-------- Information --------

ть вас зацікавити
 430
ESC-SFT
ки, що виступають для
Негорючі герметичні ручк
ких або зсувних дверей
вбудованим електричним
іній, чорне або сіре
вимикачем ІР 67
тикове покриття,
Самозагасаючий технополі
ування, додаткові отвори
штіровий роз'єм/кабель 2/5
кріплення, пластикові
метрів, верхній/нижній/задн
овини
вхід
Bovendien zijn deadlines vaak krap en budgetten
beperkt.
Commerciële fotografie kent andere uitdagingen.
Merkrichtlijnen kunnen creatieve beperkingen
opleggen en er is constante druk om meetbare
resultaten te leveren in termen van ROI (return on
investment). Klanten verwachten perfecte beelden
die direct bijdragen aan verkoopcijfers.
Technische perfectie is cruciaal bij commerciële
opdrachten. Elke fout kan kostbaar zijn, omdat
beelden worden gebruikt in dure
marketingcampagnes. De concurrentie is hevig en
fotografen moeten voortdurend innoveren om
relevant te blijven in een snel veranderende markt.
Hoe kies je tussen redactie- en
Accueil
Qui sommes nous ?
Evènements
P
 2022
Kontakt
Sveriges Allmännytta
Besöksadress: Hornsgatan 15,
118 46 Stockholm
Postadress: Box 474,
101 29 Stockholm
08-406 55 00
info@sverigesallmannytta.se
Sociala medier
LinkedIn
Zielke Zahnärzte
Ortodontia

--------
-------- Information --------

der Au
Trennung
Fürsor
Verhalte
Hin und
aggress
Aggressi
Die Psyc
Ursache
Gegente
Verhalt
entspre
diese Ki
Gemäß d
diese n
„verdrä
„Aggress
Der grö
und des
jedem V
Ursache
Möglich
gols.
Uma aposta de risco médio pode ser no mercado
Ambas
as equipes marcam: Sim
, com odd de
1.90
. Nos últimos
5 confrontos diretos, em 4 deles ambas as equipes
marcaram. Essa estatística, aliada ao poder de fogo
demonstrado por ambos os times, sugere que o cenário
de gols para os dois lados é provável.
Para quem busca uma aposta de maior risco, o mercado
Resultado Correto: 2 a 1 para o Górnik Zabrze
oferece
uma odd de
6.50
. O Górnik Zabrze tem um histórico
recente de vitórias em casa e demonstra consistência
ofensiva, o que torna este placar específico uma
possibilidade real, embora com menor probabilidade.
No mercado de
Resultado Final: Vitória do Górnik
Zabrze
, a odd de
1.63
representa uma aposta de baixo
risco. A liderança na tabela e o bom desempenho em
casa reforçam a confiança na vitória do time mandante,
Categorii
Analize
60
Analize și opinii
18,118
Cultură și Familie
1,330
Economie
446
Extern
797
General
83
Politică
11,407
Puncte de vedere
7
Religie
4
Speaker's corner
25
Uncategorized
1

--------

> Task directions
Lines with the word "zijn" in them should be copied from the preceding records.

> Answer to this problem
Bovendien zijn deadlines vaak krap en budgetten
opdrachten. Elke fout kan kostbaar zijn, omdat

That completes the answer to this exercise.